Not every talented artist becomes an Absolute Master and achieves universal global acclaim, riches, and immortality. In fact, most artists struggle. Here are five of my favorite recording artists who "shoulda been bigger." You might say that they've had fine careers, and you're right. All I'm saying is that they produce work of such a high quality that more people should know them. So much popular stuff is junk: these are really fine artists who are under-appreciated.

Here are five of my favorites:


I'm not the only person who wanted – and expected -- Shelby Lynne to be a big star. She was an early protégé of Willie Nelson and won the Country Music Association Horizon Award in 1991. She recorded six albums before she won the Grammy for Best New (!) Artist in 1999, so she had powerful people on her side. She has a great, smoky voice and she's absolutely gorgeous. So why isn't she a big star?

Well, music is changing, and Shelby is a very particular, hard-to-categorize artist. I suppose you'd find her CDs under "Country" in a record store (if record stores still existed), but her music is equally influenced by soul, rock, pop, blues, and gospel music. She was born in Virginia and spent most of her youth in the South, so her music is a personal gumbo of those influences. She's very hard to pin down, changing styles almost from album to album.

She writes most of her own songs; she's a good but not great songwriter. Occasionally, she'll strike songwriting gold (see below), but mainly she's a great singer: sultry and soulful, no matter she sings. Probably her closest thing to a hit record lately was "JUST A LITTLE LOVIN'," a tribute album to Dusty Springfield which stands up quite nicely in comparison to the work of the great British pop diva. Shelby's best overall album is "I AM SHELBY LYNNE." That's the one to buy.

Of course, the famous story about her is that her father shot and killed her mother and then committed suicide, right in front of Shelby and her sister, the country singer Allison Moorer, a performer in her own right and Steve Earle's seventh wife. That sounds like a country song right there.

Shelby's not a big star: she's a "cult" artist, with her small, but rabid following. She keeps changing record labels, changing styles to pursue her musical interests, and putting out her work. I hope that's good enough for her.

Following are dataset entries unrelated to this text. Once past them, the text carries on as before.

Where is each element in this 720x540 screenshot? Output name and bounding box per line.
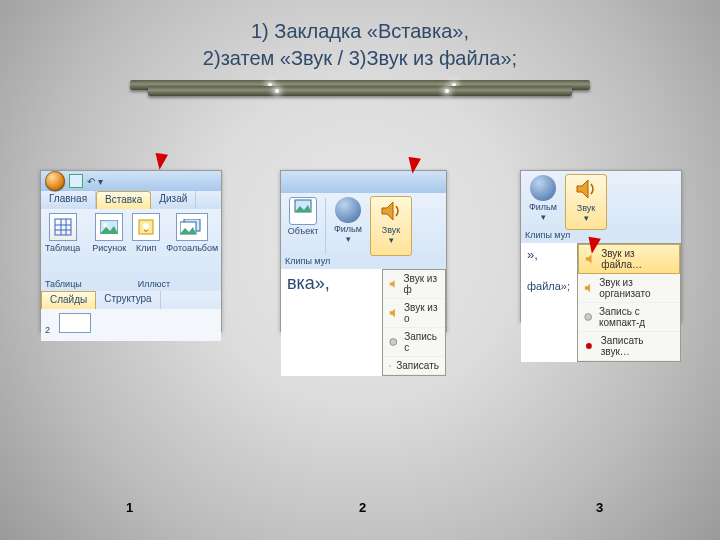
svg-point-12 [390,339,397,346]
ribbon-tabs: Главная Вставка Дизай [41,191,221,209]
slide-thumbnails: 2 [41,309,221,341]
svg-rect-0 [55,219,71,235]
office-button-icon[interactable] [45,171,65,191]
clip-icon [132,213,160,241]
caption-3: 3 [596,500,603,515]
tab-design[interactable]: Дизай [151,191,196,209]
screenshot-2: Объект Фильм▾ Звук▾ Клипы мул вка», Звук… [280,170,447,332]
red-arrow-2 [406,136,424,176]
menu-record-sound-3[interactable]: Записать звук… [578,332,680,361]
menu-sound-from-organizer-3[interactable]: Звук из организато [578,274,680,303]
sound-icon [378,198,404,224]
ribbon-media: Объект Фильм▾ Звук▾ [281,193,446,256]
btn-object[interactable]: Объект [283,196,323,256]
document-fragment-3: », файла»; [521,243,577,362]
caption-1: 1 [126,500,133,515]
menu-sound-from-organizer[interactable]: Звук из о [383,299,445,328]
quick-access-toolbar: ↶ ▾ [41,171,221,191]
btn-movie[interactable]: Фильм▾ [328,196,368,256]
caption-2: 2 [359,500,366,515]
tab-insert[interactable]: Вставка [96,191,151,209]
sound-dropdown-menu-3: Звук из файла… Звук из организато Запись… [577,243,681,362]
btn-clip[interactable]: Клип [132,213,160,279]
svg-point-15 [586,343,592,349]
svg-point-13 [389,365,390,366]
svg-point-6 [103,223,107,227]
menu-cd-audio[interactable]: Запись с [383,328,445,357]
menu-record-sound[interactable]: Записать [383,357,445,375]
red-arrow-1 [153,132,171,172]
decorative-divider [130,80,590,96]
menu-sound-from-file[interactable]: Звук из ф [383,270,445,299]
btn-sound[interactable]: Звук▾ [370,196,412,256]
slide-thumb[interactable] [59,313,91,333]
document-fragment: вка», [281,269,382,376]
tab-home[interactable]: Главная [41,191,96,209]
svg-point-8 [143,223,149,229]
btn-picture[interactable]: Рисунок [92,213,126,279]
photoalbum-icon [176,213,208,241]
slide-number: 2 [45,325,50,335]
svg-point-14 [585,314,592,321]
save-icon[interactable] [69,174,83,188]
slide-title: 1) Закладка «Вставка», 2)затем «Звук / 3… [0,0,720,72]
red-arrow-3 [586,218,604,254]
menu-cd-audio-3[interactable]: Запись с компакт-д [578,303,680,332]
movie-icon [335,197,361,223]
title-line-2: 2)затем «Звук / 3)Звук из файла»; [0,45,720,72]
ribbon-group-labels: Таблицы Иллюст [41,279,221,291]
pane-tab-structure[interactable]: Структура [96,291,160,309]
screenshot-1: ↶ ▾ Главная Вставка Дизай Таблица Рисуно… [40,170,222,332]
btn-movie-3[interactable]: Фильм▾ [523,174,563,230]
sound-dropdown-menu: Звук из ф Звук из о Запись с Записать [382,269,446,376]
btn-table[interactable]: Таблица [45,213,80,279]
picture-icon [95,213,123,241]
ribbon-insert: Таблица Рисунок Клип Фотоальбом [41,209,221,279]
btn-photoalbum[interactable]: Фотоальбом [166,213,218,279]
pane-tab-slides[interactable]: Слайды [41,291,96,309]
ribbon-group-media: Клипы мул [281,256,446,269]
movie-icon [530,175,556,201]
sound-icon [573,176,599,202]
title-line-1: 1) Закладка «Вставка», [0,18,720,45]
slides-pane-tabs: Слайды Структура [41,291,221,309]
object-icon [289,197,317,225]
table-icon [49,213,77,241]
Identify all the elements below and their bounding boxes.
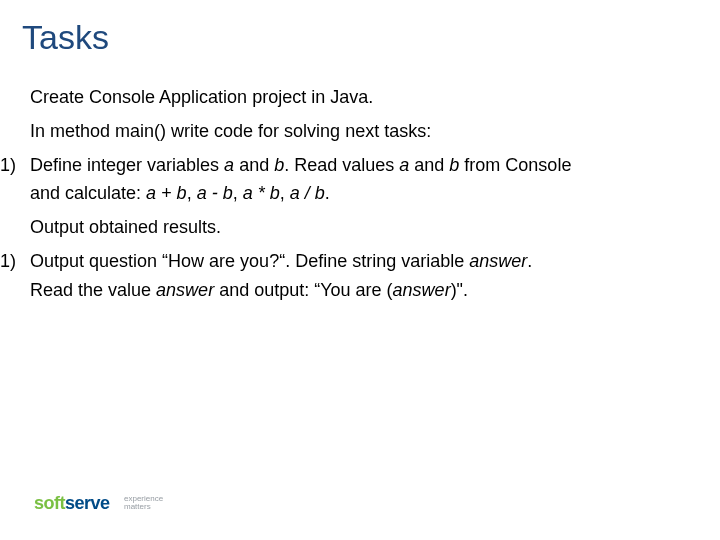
slide-title: Tasks bbox=[22, 18, 109, 57]
task-2-text: Output question “How are you?“. Define s… bbox=[30, 251, 532, 271]
task-1-output: Output obtained results. bbox=[30, 214, 700, 240]
task-2-continuation: Read the value answer and output: “You a… bbox=[30, 277, 700, 303]
task-2: 1)Output question “How are you?“. Define… bbox=[0, 248, 700, 274]
logo-serve: serve bbox=[65, 493, 110, 513]
task-2-number: 1) bbox=[0, 248, 30, 274]
task-1-text: Define integer variables a and b. Read v… bbox=[30, 155, 571, 175]
task-1: 1)Define integer variables a and b. Read… bbox=[0, 152, 700, 178]
slide-body: Create Console Application project in Ja… bbox=[0, 80, 700, 311]
logo-soft: soft bbox=[34, 493, 65, 513]
task-1-continuation: and calculate: a + b, a - b, a * b, a / … bbox=[30, 180, 700, 206]
logo-tagline: experience matters bbox=[124, 495, 163, 511]
intro-line-1: Create Console Application project in Ja… bbox=[30, 84, 700, 110]
task-1-number: 1) bbox=[0, 152, 30, 178]
intro-line-2: In method main() write code for solving … bbox=[30, 118, 700, 144]
softserve-logo: softserve bbox=[34, 493, 110, 514]
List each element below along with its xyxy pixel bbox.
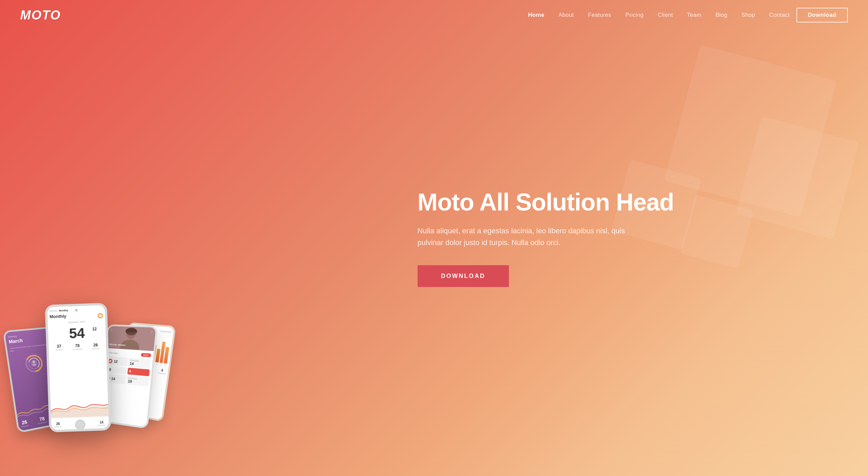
hero-section: MOTO Home About Features Pricing Client …: [0, 0, 868, 476]
nav-item-shop[interactable]: Shop: [741, 12, 755, 19]
nav-item-about[interactable]: About: [558, 12, 574, 19]
nav-item-client[interactable]: Client: [658, 12, 673, 19]
phone1-stat-1: 26 Browse: [21, 419, 29, 428]
circle-chart: [23, 352, 45, 375]
calendar-grid: 12 Overdue 14 19 4 14: [104, 356, 151, 386]
phone-monthly: Weekly Monthly Monthly JANUARY 2015 54 1…: [45, 303, 111, 432]
nav-link-pricing[interactable]: Pricing: [625, 12, 644, 18]
phone3-prev: February: [107, 351, 118, 355]
phone2-small-num: 12: [92, 327, 97, 331]
nav-link-contact[interactable]: Contact: [769, 12, 790, 18]
profile-section: ⌕ ≡ Nicole James: [106, 326, 156, 351]
nav-item-team[interactable]: Team: [687, 12, 702, 19]
nav-item-contact[interactable]: Contact: [769, 12, 790, 19]
phones-container: Weekly March Quisit denimly litik more c…: [0, 27, 175, 431]
nav-links: Home About Features Pricing Client Team …: [528, 12, 790, 19]
phone2-title: Monthly: [50, 313, 66, 319]
profile-avatar: [106, 326, 156, 351]
nav-link-client[interactable]: Client: [658, 12, 673, 18]
nav-link-features[interactable]: Features: [588, 12, 611, 18]
phone3-btn: Next: [141, 353, 152, 358]
phone2-stats: 37 Browse 78 Completed 26 Browse: [51, 343, 104, 351]
brand-logo[interactable]: MOTO: [20, 8, 61, 23]
nav-link-team[interactable]: Team: [687, 12, 702, 18]
phone1-stat-2: 78 Completed: [37, 416, 48, 425]
monthly-wave: [51, 393, 108, 418]
nav-item-home[interactable]: Home: [528, 12, 544, 19]
nav-item-pricing[interactable]: Pricing: [625, 12, 644, 19]
nav-link-about[interactable]: About: [558, 12, 574, 18]
nav-link-home[interactable]: Home: [528, 12, 544, 18]
nav-link-blog[interactable]: Blog: [715, 12, 727, 18]
nav-item-blog[interactable]: Blog: [715, 12, 727, 19]
hero-download-button[interactable]: DOWNLOAD: [417, 265, 509, 287]
nav-item-features[interactable]: Features: [588, 12, 611, 19]
phone2-date: JANUARY 2015: [50, 320, 103, 325]
nav-download-button[interactable]: Download: [797, 8, 848, 23]
search-icon: ⌕: [151, 330, 153, 333]
hero-subtitle: Nulla aliquet, erat a egestas lacinia, l…: [417, 225, 646, 248]
navbar: MOTO Home About Features Pricing Client …: [0, 0, 868, 30]
phone2-big-num: 54: [69, 325, 85, 342]
hero-content: Moto All Solution Head Nulla aliquet, er…: [391, 0, 868, 476]
phone1-body: Quisit denimly litik more complicated wi…: [10, 343, 53, 353]
nav-link-shop[interactable]: Shop: [741, 12, 755, 18]
hero-title: Moto All Solution Head: [417, 189, 841, 215]
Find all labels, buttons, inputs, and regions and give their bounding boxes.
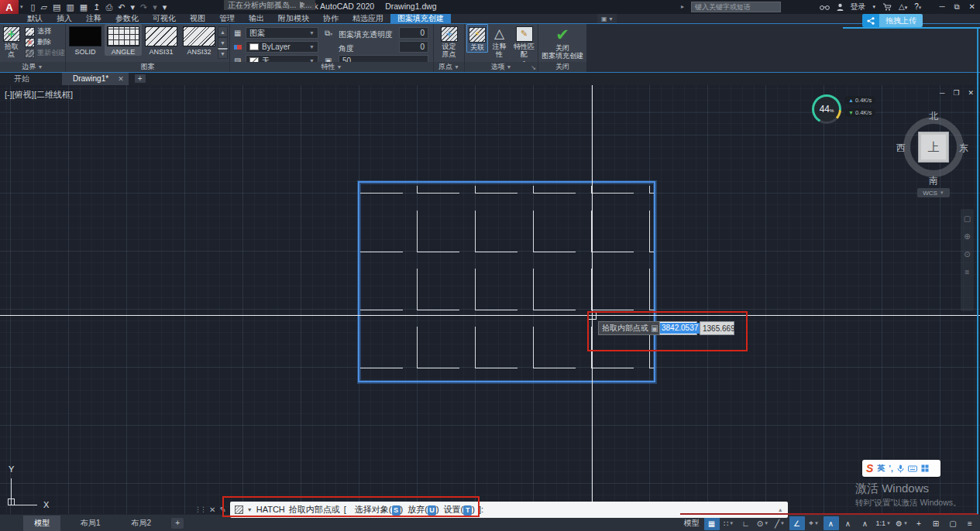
ime-mic-icon[interactable] xyxy=(897,464,904,473)
tab-output[interactable]: 输出 xyxy=(242,14,271,23)
isolate-objects-icon[interactable]: ⊞ xyxy=(928,516,944,530)
tab-hatch-creation[interactable]: 图案填充创建 xyxy=(390,14,451,23)
nav-more-icon[interactable]: ≡ xyxy=(965,269,970,276)
tab-start[interactable]: 开始 xyxy=(3,73,40,85)
transparency-layers-icon[interactable]: ⧉▾ xyxy=(325,29,332,38)
angle-value[interactable]: 0 xyxy=(399,41,428,53)
osnap-icon[interactable]: ⌖▼ xyxy=(806,516,822,530)
pattern-solid[interactable]: SOLID xyxy=(67,24,104,56)
panel-boundary-label[interactable]: 边界▼ xyxy=(0,62,65,72)
tab-visualize[interactable]: 可视化 xyxy=(146,14,183,23)
autocad-logo-icon[interactable]: A xyxy=(0,0,19,14)
viewcube-east[interactable]: 东 xyxy=(959,142,968,155)
tab-manage[interactable]: 管理 xyxy=(212,14,242,23)
vp-restore-icon[interactable]: ❐ xyxy=(953,89,959,97)
tab-collaborate[interactable]: 协作 xyxy=(316,14,346,23)
upload-icon[interactable]: ↥ xyxy=(93,0,100,14)
polar-tracking-icon[interactable]: ⊙▼ xyxy=(755,516,771,530)
viewcube-south[interactable]: 南 xyxy=(929,174,938,187)
set-origin-button[interactable]: + 设定原点 xyxy=(439,24,459,58)
new-drawing-tab-button[interactable]: + xyxy=(135,74,146,83)
nav-pan-icon[interactable]: ⊕ xyxy=(964,233,970,241)
ortho-icon[interactable]: ∟ xyxy=(738,516,754,530)
workspace-gear-icon[interactable]: ⚙▼ xyxy=(894,516,910,530)
plot-icon[interactable]: ⎙ xyxy=(105,0,112,14)
vp-minimize-icon[interactable]: ─ xyxy=(940,89,944,97)
undo-caret-icon[interactable]: ▾ xyxy=(131,0,136,14)
tab-parametric[interactable]: 参数化 xyxy=(108,14,146,23)
ime-keyboard-icon[interactable] xyxy=(908,465,917,472)
transparency-value[interactable]: 0 xyxy=(399,27,428,39)
boundary-select-button[interactable]: ➤ 选择 xyxy=(25,26,65,36)
signin-caret-icon[interactable]: ▾ xyxy=(873,0,876,14)
ribbon-display-toggle[interactable]: ▣▾ xyxy=(597,14,617,23)
annotation-autoscale-icon[interactable]: ∧ xyxy=(841,516,856,530)
nav-wheel-icon[interactable]: ▢ xyxy=(964,215,971,223)
nav-zoom-icon[interactable]: ⊙ xyxy=(964,251,970,259)
tab-default[interactable]: 默认 xyxy=(20,14,50,23)
save-icon[interactable]: ▤ xyxy=(53,0,60,14)
clean-screen-icon[interactable]: ▢ xyxy=(945,516,961,530)
panel-properties-label[interactable]: 特性▼ xyxy=(230,62,433,72)
pick-points-button[interactable]: + 拾取点 xyxy=(0,24,22,58)
associative-button[interactable]: ⚡ 关联 xyxy=(466,24,488,53)
gallery-down-icon[interactable]: ▼ xyxy=(218,37,228,48)
vp-close-icon[interactable]: ✕ xyxy=(968,89,974,97)
panel-options-label[interactable]: 选项▼ xyxy=(465,62,538,72)
annotation-monitor-icon[interactable]: + xyxy=(911,516,927,530)
tab-close-icon[interactable]: ✕ xyxy=(113,73,129,85)
tab-annotate[interactable]: 注释 xyxy=(79,14,108,23)
gallery-expand-icon[interactable]: ▼ xyxy=(218,48,228,59)
qat-customize-icon[interactable]: ▾ xyxy=(163,0,167,14)
command-grip-icon[interactable]: ⋮⋮ xyxy=(194,505,205,513)
annotation-scale-icon[interactable]: ∧ xyxy=(858,516,873,530)
tab-featured[interactable]: 精选应用 xyxy=(346,14,390,23)
ime-toolbox-icon[interactable] xyxy=(921,464,929,472)
search-collapse-icon[interactable]: ▸ xyxy=(681,3,684,10)
pattern-ansi32[interactable]: ANSI32 xyxy=(181,24,218,56)
tab-addins[interactable]: 附加模块 xyxy=(271,14,316,23)
netdisk-upload-button[interactable]: 拖拽上传 xyxy=(862,14,923,27)
isodraft-icon[interactable]: ╱▼ xyxy=(772,516,788,530)
redo-icon[interactable]: ↷ xyxy=(140,0,147,14)
signin-label[interactable]: 登录 xyxy=(851,2,866,12)
search-binoculars-icon[interactable] xyxy=(820,4,830,11)
panel-pattern-label[interactable]: 图案 xyxy=(66,62,229,72)
snap-icon[interactable]: ∷▼ xyxy=(721,516,737,530)
minimize-button[interactable]: ─ xyxy=(939,2,944,12)
user-icon[interactable] xyxy=(837,3,844,11)
close-hatch-creation-button[interactable]: ✔ 关闭图案填充创建 xyxy=(540,24,585,60)
hatch-color-dropdown[interactable]: ByLayer▼ xyxy=(246,41,318,53)
help-icon[interactable]: ?▾ xyxy=(914,0,921,15)
grid-icon[interactable]: ▦ xyxy=(704,516,720,530)
dialog-launcher-icon[interactable]: ↘ xyxy=(531,64,536,71)
app-menu-caret-icon[interactable]: ▾ xyxy=(20,4,23,10)
viewcube-top-face[interactable]: 上 xyxy=(918,132,949,163)
boundary-remove-button[interactable]: ✕ 删除 xyxy=(25,37,65,47)
panel-origin-label[interactable]: 原点▼ xyxy=(434,62,464,72)
viewcube-west[interactable]: 西 xyxy=(896,142,906,155)
tab-drawing1[interactable]: Drawing1* xyxy=(62,73,119,85)
restore-button[interactable]: ⧉ xyxy=(954,2,959,12)
command-close-icon[interactable]: ✕ xyxy=(209,505,215,514)
annotation-visibility-icon[interactable]: ∧ xyxy=(824,516,839,530)
model-space-label[interactable]: 模型 xyxy=(684,518,700,529)
layout-tab-layout1[interactable]: 布局1 xyxy=(70,516,112,531)
ime-lang-toggle[interactable]: 英 xyxy=(877,463,885,474)
autodesk-app-icon[interactable]: △▾ xyxy=(899,0,907,15)
scale-1-1[interactable]: 1:1▼ xyxy=(875,516,892,530)
save-all-icon[interactable]: ▦ xyxy=(80,0,88,14)
command-expand-icon[interactable]: ▲ xyxy=(778,507,783,512)
close-button[interactable]: ✕ xyxy=(969,2,975,12)
match-properties-button[interactable]: ✎ 特性匹配▾ xyxy=(511,24,538,67)
hatch-type-dropdown[interactable]: 图案▼ xyxy=(246,27,318,39)
save-as-icon[interactable]: ▥ xyxy=(66,0,74,14)
search-input[interactable]: 键入关键字或短语 xyxy=(691,2,781,12)
new-file-icon[interactable]: ▯ xyxy=(31,0,36,14)
pattern-angle[interactable]: ANGLE xyxy=(105,24,142,56)
drawing-canvas[interactable]: YX [-][俯视][二维线框] ─ ❐ ✕ 44% ▲0.4K/s ▼0.4K… xyxy=(0,85,980,514)
layout-tab-layout2[interactable]: 布局2 xyxy=(121,516,163,531)
sogou-logo-icon[interactable]: S xyxy=(866,462,873,474)
open-folder-icon[interactable]: ▱ xyxy=(41,0,47,14)
new-layout-button[interactable]: + xyxy=(171,518,184,529)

"Gotta Get Back" – from Austin City Limits --

"I Only Want To Be With You" – from her Dusty Springfield tribute album – a live version from the Craig Ferguson show

"Your Lies" – live on the Jools Holland show --

"I Can't Wait" – Shelby with Chris Isaak – as he says: "Lookin' like an angel, singin' like an angel."

A very young Shelby rocking Mel Carter's "Hold Me, Thrill Me, Kiss Me" --



Kim Richey has been releasing albums of smart, sensitive, tuneful country/pop songs for twenty years and doesn't seem to be getting anywhere. She started off with a full band and a big push, and now she's touring solo, or perhaps with an extra guitarist. For someone as massively talented as Kim Richey, it must be a grind. She keeps putting out record after record of good songs; someone should notice.

Again, her music is in the "country" bin, but her songs have moving more into the pop/singer-songwriter realm over the past couple of albums. She moved to the UK for a couple of years, but now she's back in the States. I'm glad to see that her songs were used on a lot of TV shows like "Angel," "Alias," and "Dawson's Creek"; that's good residual money for musicians these days.

Next month, the Tiny Goddess and I are going to see her at McCabe's, the famous music store/club in Santa Monica, and get her off my Bucket List.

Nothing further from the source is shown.